Timeline (all times UTC):
  09:14 — Alerting fires: checkout error rate crosses 5% threshold.
  09:17 — On-call engineer pages payment-team lead.
  09:22 — Team identifies that payment-pod replicas have dropped from 12 to 0.
  09:29 — Root cause identified: a misconfigured PodDisruptionBudget (PDB) prevented
           the autoscaler from terminating old pods during the rolling update.
           New pods could not be scheduled because old pods refused to be evicted.
  09:41 — Temporary fix applied: PDB patched to allow evictions.
  09:44 — Pod replicas restored to 12; checkout error rate returns to baseline.
  10:01 — Full postmortem call begins.

Root Cause:
  The Kubernetes PodDisruptionBudget for the payment service set minAvailable: 12,
  equal to the maximum replica count.
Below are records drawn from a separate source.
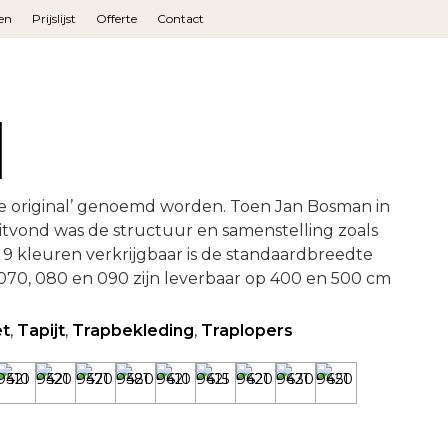
en
Prijslijst
Offerte
Contact
1
e original’ genoemd worden. Toen Jan Bosman in
t uitvond was de structuur en samenstelling zoals
in 9 kleuren verkrijgbaar is de standaardbreedte
 070, 080 en 090 zijn leverbaar op 400 en 500 cm
et
,
Tapijt
,
Trapbekleding
,
Traplopers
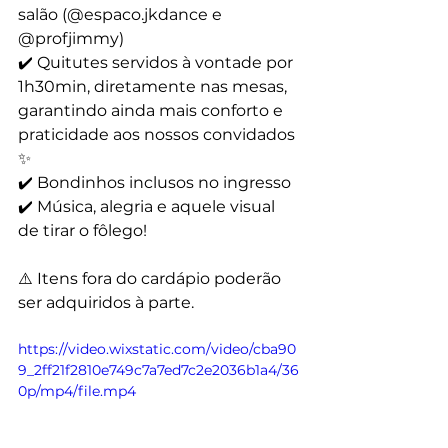
salão (@espaco.jkdance e 
@profjimmy)
✔️ Quitutes servidos à vontade por 
1h30min, diretamente nas mesas, 
garantindo ainda mais conforto e 
praticidade aos nossos convidados 
✨
✔️ Bondinhos inclusos no ingresso
✔️ Música, alegria e aquele visual 
de tirar o fôlego!
⚠️ Itens fora do cardápio poderão 
ser adquiridos à parte.
https://video.wixstatic.com/video/cba90
9_2ff21f2810e749c7a7ed7c2e2036b1a4/36
0p/mp4/file.mp4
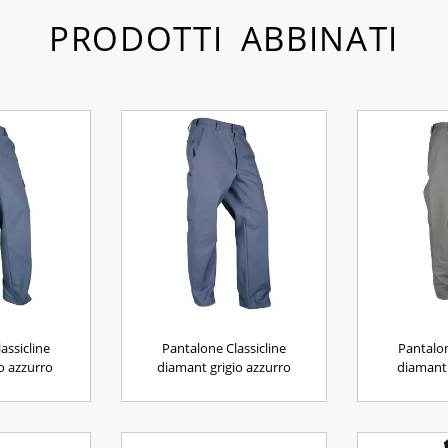
PRODOTTI ABBINATI
assicline
Pantalone Classicline
Pantalon
o azzurro
diamant grigio azzurro
diamant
When the rolling update attempted to terminate
  one old pod, the PDB blocked it because doing so would drop below minAvailable.
  The update stalled; eventually all new pods entered Pending state, and the old
  pods — unable to be terminated — began to fail health checks independently.

Contributing Factors:
  1. No staging environment for PDB changes — the misconfiguration was not caught
     before reaching production.
  2. Alert threshold (5% error rate) was too conservative; by the time it fired,
     impact was already total.
  3. No runbook for "rolling update stalled" scenario — diagnosis took 7 minutes
     longer than it should have.

Action Items:
  [ ] Enforce PDB review in the deployment checklist (Owner: DevOps, Due: 2024-03-28)
  [ ] Add "pods not ready" alert that fires earlier than error-rate alert (Owner: SRE team)
  [ ] Write rolling-update stall runbook (Owner: Platform team, Due: 2024-04-01)
According to the timeline, how long did it take the team to identify the root cause after the alert fired?